Outputting incorrect data
steveshi7 opened this issue · 2 comments
I’ve successfully gotten the library to output data after taking in a RDD of points and a RDD of polygons, but after manually testing the results of the join (contains, and intersect) operations, the results don’t actually seem to be accurate when plotted on a map.
The RDDs are of the format
(STObject(WKTstring), (arr(id).toLong, WKTstring))
. The Point RDD has 10,000 items, while the Polygon RDD has 500,000+. My join command is
polygonsRDDA.join(pointsRDDA, JoinPredicate.CONTAINS)

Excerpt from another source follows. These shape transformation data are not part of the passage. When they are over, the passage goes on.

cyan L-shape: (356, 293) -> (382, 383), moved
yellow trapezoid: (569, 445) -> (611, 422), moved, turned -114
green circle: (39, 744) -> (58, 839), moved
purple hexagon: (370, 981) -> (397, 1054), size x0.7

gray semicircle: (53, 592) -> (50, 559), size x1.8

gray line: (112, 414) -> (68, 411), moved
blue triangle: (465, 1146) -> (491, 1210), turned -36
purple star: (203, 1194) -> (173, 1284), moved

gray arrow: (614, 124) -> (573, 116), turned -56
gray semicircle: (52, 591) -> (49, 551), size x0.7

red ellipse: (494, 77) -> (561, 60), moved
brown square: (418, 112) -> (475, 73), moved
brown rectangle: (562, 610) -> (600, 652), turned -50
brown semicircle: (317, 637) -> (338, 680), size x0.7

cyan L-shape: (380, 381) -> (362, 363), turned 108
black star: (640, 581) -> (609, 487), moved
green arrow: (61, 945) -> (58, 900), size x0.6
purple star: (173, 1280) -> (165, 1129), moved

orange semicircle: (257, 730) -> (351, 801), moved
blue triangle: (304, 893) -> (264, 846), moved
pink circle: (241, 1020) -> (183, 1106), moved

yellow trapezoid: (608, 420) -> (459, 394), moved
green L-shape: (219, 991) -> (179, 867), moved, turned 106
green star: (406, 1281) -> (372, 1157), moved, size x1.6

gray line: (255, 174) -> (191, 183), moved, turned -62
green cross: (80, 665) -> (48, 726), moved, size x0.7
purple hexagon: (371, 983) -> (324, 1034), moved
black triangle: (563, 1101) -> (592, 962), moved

I'm fairly certain the format is correct, as are the WKTstrings, since I'm getting a valid
[(polygon_id, WKT)(point_id, WKT)]
output RDD, with substantial data.
Here is one row of the output:
[7968,POINT (77.2221885273425 28.5089347347766)]|
|[929587445047033467,POLYGON ((77.24398775026202 28.61936221830547, 77.24380536004901 28.61944234929979, 77.24360687658191 28.61956941895187, 77.24423987790942 28.620445327833295, 77.24442763254046 28.62033703364432, 77.24459392949939 28.620238127186894, 77.2441808693111 28.61965893767774, 77.24398775026202 28.61936221830547))]
Plugging into a WKT visualizer, you can observe that the polygon and point are in fact far away from eachother.
Any help would be appreciated!
Hi,
thanks for the report! I will look into this and provide a fix as soon as possible.
It turned out that there was a confusion in the output and not a bug in STARK. Closing.